Both of these points aside, it’s worth adding that ESG ratings are designed using a complex and subjective methodology. As a result, ESG ratings are both confusing and lack transparency. It’s also impossible to compare ratings across industries. This makes retail investors quite rightly concerned about greenwashing. 

Sugi, on the other hand, provides data specifically for retail investors. Our metrics focus on what people care about – the environmental impact of an investment on the environment, whether that’s a single company or many companies together in a fund – and how that investment compares with others in the market.

How does Sugi help retail investors see through greenwashing in the investment sector? 

Researching new investments typically requires a decent level of detective work.
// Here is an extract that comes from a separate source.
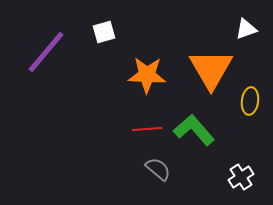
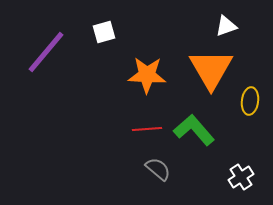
white triangle: moved 20 px left, 3 px up
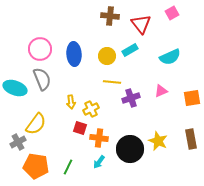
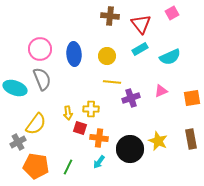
cyan rectangle: moved 10 px right, 1 px up
yellow arrow: moved 3 px left, 11 px down
yellow cross: rotated 28 degrees clockwise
A company report is usually the best source for determining what a company is doing to reduce their footprint, but, being produced internally, these need to be assessed with a critical eye. 

For the very few who actually go through and read these reports, a sophisticated level of environmental knowledge would need to be assumed. The reader would need to know what questions to ask and to be able to distinguish between intent and action. This is also assuming the potential investor has the time to go through this report, which often isn’t the case. 

Sugi gives users clear and objective data about an investment’s impact in terms of carbon emissions. Our data is sourced from S&P Trucost, world leaders in environmental data analytics. We also provide benchmarks and similar investments to compare with. This helps users filter through the greenwash as it means they can see how their investments hold up against their peers. Finally, Sugi is independent and we don’t advise on investments. Our mission is to inform investors and make it easier for them to reach their own conclusions.

In the long term, what will be the effect (on the investment sector and the planet) of more retail investors having a greater awareness of the carbon impact of their portfolios? 

In the UK, there are 3 million DIY investors. That’s not counting the 33 million who hold a pension. If everyday investors use their money to support truly green companies (and demand their asset managers do the same) we’d see a real shift in corporate behaviour. Reducing carbon emissions is not a nice to have – it’s absolutely critical to the survival of the planet. And we can all play our part.